Almost half of office workers are utilizing artificial intelligence tools not provided by their employers, with nearly a third keeping their usage a secret, according to findings from Ivanti’s 2025 Technology at Work Report. The report reveals that 36% of employees believe these tools give them a competitive edge, while 30% express concerns about job security. Notably, 42% of employees reported using AI in their daily tasks, a significant rise from just 25% the previous year. Ivanti cautions that this covert use of AI tools poses serious risks to organizations, including potential breaches of company policies and data privacy regulations.
A recent article from The New Stack emphasizes that artificial intelligence will not resolve data modeling issues, highlighting the crucial need for organizations to prioritize data quality at the operational level. As generative AI applications require real-time data, the traditional approach of cleaning data after it has been collected is no longer viable; incorrect or poorly structured data leads to faster but misguided decisions. The article notes that the responsibility for data modeling is shifting from analytics teams to operational layers, where real-time decisions are made. According to Microsoft Research, using structured knowledge graphs can significantly enhance the performance of generative AI systems, improving response accuracy from 16% to over 72%. This trend underscores the importance of having robust data models to ensure that AI-driven decisions are both reliable and aligned with business logic.
A recent study by Giskard, an AI testing company based in Paris, reveals that asking AI chatbots for concise answers can increase their tendency to hallucinate. The researchers found that prompts requesting shorter responses, especially for ambiguous questions, negatively impact the factual accuracy of AI models. The study highlights that models like OpenAI’s GPT-4o and Anthropic’s Claude 3.7 Sonnet exhibit reduced accuracy when instructed to be brief. The researchers noted that when models are limited in their responses, they often prioritize brevity over factual correctness, making it challenging to address misinformation effectively. Giskard’s findings suggest that seemingly innocuous instructions, such as “be concise,” can undermine an AI’s ability to clarify false premises in user queries.

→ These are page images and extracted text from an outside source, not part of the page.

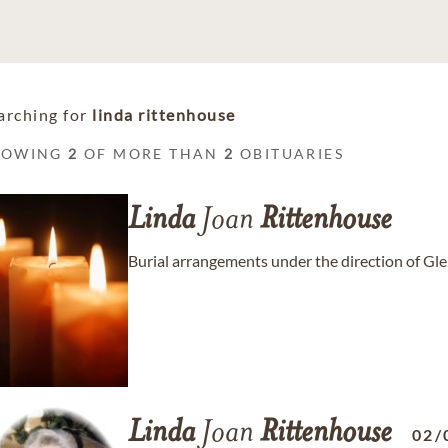
arching for
linda rittenhouse
HOWING
2
OF MORE THAN
2
OBITUARIES
Linda
Joan
Rittenhouse
Burial arrangements under the direction of G
Linda
Joan
Rittenhouse
02/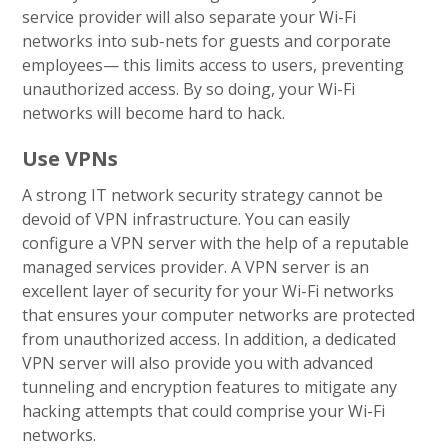
service provider will also separate your Wi-Fi
networks into sub-nets for guests and corporate
employees— this limits access to users, preventing
unauthorized access. By so doing, your Wi-Fi
networks will become hard to hack.
Use VPNs
A strong IT network security strategy cannot be
devoid of VPN infrastructure. You can easily
configure a VPN server with the help of a reputable
managed services provider. A VPN server is an
excellent layer of security for your Wi-Fi networks
that ensures your computer networks are protected
from unauthorized access. In addition, a dedicated
VPN server will also provide you with advanced
tunneling and encryption features to mitigate any
hacking attempts that could comprise your Wi-Fi
networks.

Oh, and those discussions about energy use of AI? A recent analysis reveals that using ChatGPT has a minimal carbon footprint, challenging the notion that artificial intelligence tools significantly harm the environment. For instance, data suggests that a single query to ChatGPT uses approximately three watt-hours of electricity, which represents only 0.00007% of the annual electricity consumption per person in the United Kingdom. Moreover, the carbon emissions associated with a year of daily ChatGPT usage amount to just 11 kilograms of carbon dioxide, a negligible increase compared to the average individual’s carbon footprint of seven tonnes. The analysis, conducted by Andy Masley, indicates that even if ChatGPT is ten times more energy-intensive than a Google search, the overall environmental impact remains small, especially when compared to other lifestyle choices that contribute significantly to carbon emissions. This data underscores the argument that individual use of ChatGPT is not detrimental to the environment, suggesting that users can engage with AI tools without guilt.
Why do we care?
AI is outpacing governance, data readiness, and user expectations. This is also a roadmap for where AI support needs to mature fast. Policy and ethical use training. Governance over shadow AI use. Data structure validation and modeling. Responsible AI UX design. Long-term sustainability planning.
Many organizations still lack any AI policy. If that continues, shadow usage will outpace governance—leading to breaches, hallucinated outputs, and trust breakdowns.
This is a moment for IT service providers to step up—not just as tool implementers, but as AI stewards who understand risk, structure, and human behavior. That’s the path to relevance and resilience.